Task goal:
Examine the records and identify each line that includes the string "email". Copy those lines.

(Dataset entries)
--- START ---
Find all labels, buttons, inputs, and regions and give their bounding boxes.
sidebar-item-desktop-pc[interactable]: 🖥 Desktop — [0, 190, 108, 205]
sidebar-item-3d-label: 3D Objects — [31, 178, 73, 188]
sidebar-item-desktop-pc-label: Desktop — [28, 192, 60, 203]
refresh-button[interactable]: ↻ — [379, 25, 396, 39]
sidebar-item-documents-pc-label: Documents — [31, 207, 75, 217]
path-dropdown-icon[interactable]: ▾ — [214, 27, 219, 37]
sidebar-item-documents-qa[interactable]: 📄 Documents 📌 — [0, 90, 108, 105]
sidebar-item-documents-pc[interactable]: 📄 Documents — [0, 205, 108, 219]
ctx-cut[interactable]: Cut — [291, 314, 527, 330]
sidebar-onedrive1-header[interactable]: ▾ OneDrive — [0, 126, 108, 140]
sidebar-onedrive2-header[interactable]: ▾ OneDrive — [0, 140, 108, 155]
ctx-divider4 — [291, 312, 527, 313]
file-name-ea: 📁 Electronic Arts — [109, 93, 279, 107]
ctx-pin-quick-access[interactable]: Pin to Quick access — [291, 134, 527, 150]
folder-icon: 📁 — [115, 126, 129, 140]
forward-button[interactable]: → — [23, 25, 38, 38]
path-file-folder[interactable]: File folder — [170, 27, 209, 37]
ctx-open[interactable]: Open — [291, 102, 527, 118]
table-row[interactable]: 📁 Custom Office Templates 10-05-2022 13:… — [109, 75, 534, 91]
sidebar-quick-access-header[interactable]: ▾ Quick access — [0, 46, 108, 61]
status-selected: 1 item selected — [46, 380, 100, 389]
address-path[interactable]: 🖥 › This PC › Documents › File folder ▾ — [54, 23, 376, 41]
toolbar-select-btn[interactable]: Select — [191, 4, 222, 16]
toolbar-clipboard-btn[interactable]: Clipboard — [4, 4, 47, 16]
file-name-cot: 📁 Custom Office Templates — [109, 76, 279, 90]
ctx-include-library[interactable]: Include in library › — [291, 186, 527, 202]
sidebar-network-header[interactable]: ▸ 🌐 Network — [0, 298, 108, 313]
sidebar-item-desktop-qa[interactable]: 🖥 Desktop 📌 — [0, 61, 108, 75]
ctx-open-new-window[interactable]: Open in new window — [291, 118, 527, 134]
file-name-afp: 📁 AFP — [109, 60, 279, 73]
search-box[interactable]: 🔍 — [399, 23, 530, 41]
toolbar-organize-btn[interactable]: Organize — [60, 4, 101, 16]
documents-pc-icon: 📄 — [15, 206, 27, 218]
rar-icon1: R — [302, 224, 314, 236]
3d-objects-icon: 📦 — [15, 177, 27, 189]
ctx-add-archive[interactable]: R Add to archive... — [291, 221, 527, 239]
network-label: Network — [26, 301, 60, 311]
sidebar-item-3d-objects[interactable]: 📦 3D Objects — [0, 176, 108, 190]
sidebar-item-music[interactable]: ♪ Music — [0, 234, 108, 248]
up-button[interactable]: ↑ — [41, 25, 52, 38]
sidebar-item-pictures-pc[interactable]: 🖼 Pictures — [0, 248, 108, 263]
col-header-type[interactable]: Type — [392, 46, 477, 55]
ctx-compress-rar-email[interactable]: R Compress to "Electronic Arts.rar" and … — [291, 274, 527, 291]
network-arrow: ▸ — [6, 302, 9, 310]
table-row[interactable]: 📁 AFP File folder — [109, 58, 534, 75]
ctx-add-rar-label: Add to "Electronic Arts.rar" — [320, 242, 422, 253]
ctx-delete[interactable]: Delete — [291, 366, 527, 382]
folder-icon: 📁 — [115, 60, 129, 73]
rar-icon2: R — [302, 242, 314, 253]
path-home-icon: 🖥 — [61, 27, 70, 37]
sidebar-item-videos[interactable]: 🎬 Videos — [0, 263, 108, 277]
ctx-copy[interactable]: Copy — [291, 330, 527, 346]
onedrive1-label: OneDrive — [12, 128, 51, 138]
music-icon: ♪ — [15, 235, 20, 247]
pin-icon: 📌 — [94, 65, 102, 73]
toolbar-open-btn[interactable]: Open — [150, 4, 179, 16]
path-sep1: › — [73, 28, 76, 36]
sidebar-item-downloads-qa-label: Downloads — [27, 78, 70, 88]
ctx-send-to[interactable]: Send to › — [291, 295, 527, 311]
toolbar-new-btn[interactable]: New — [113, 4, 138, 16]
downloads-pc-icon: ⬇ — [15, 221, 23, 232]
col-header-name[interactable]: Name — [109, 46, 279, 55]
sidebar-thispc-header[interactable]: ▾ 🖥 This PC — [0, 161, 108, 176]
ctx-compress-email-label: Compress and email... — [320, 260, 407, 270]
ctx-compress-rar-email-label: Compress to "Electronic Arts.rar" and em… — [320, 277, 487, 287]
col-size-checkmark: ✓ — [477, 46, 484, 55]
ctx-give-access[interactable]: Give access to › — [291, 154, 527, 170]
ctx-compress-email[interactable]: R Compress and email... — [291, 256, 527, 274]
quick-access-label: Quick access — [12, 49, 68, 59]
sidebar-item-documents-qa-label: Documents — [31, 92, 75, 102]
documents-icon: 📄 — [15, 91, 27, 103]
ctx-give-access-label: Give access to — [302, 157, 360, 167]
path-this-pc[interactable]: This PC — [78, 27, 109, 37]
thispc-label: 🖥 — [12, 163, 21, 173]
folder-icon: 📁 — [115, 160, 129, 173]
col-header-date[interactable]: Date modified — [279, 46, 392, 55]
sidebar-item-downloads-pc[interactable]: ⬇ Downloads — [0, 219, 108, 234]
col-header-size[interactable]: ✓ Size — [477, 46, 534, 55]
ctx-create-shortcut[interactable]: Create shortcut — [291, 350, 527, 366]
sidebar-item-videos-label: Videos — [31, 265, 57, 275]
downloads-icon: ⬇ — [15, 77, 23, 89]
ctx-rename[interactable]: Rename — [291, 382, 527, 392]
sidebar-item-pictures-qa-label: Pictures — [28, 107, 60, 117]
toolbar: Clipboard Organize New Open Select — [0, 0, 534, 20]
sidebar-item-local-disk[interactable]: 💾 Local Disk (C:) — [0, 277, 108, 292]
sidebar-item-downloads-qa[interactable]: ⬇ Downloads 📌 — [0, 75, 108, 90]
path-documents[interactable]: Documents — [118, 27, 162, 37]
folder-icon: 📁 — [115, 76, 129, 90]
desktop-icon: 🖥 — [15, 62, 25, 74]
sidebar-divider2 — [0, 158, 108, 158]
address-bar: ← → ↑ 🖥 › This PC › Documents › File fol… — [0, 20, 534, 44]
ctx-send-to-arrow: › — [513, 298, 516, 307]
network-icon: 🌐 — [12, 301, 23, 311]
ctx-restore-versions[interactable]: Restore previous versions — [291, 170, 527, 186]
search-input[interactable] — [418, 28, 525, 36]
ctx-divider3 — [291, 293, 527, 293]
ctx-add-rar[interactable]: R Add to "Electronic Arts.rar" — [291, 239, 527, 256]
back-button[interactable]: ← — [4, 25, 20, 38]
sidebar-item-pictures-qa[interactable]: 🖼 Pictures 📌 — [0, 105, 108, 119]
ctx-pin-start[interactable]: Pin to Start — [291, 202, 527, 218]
--- END ---
Your solution:
ctx-compress-rar-email[interactable]: R Compress to "Electronic Arts.rar" and … — [291, 274, 527, 291]
ctx-compress-email-label: Compress and email... — [320, 260, 407, 270]
ctx-compress-rar-email-label: Compress to "Electronic Arts.rar" and em… — [320, 277, 487, 287]
ctx-compress-email[interactable]: R Compress and email... — [291, 256, 527, 274]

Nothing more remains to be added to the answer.